ABOUT THIS EXERCISE
Drop the pictures and repeat exactly from the "tereo: NICAM, âm" line down to the last line of the entries below.

Collected data
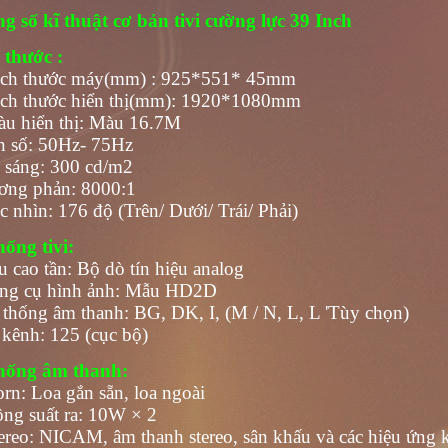
g số kĩ thuật cơ bản tivi cường lực 39 Inch
 thước :
ích thước máy(mm) : 925*551* 45mm
ích thước hiển thị(mm): 1920*1080mm
àu hiển thị: Màu 16.7M
n số: 50Hz- 75Hz
 sáng: 300 cd/m2
ơng phản: 8000:1
c nhìn: 176 độ (Trên/ Dưới/ Trái/ Phải)
hống tivi:
u cao tần: Bộ dò tín hiệu analog
ng cụ hình ảnh: Mẫu HD2D
 thống âm thanh: BG, DK, I, (M / N, L, L 'Tùy chọn)
 kênh: 125 (cục bộ)
hống âm thanh:
orn: Loa gắn sẵn, loa ngoài
ông suất ra: 10W × 2
tereo: NICAM, âm thanh stereo, sân khấu và các hiệu ứng 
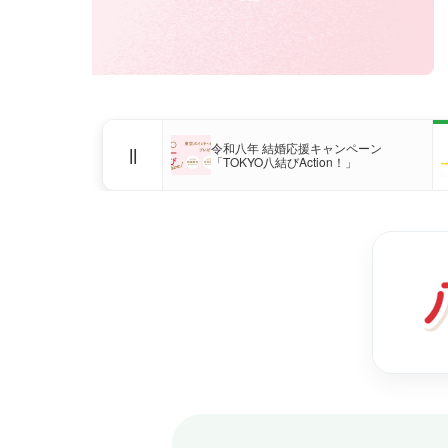
令和八年 結婚応援キャンペーン
||
「TOKYO八結びAction！」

ANSWER
tereo: NICAM, âm thanh stereo, sân khấu và các hiệu ứng 
令和八年 結婚応援キャンペーン
||
「TOKYO八結びAction！」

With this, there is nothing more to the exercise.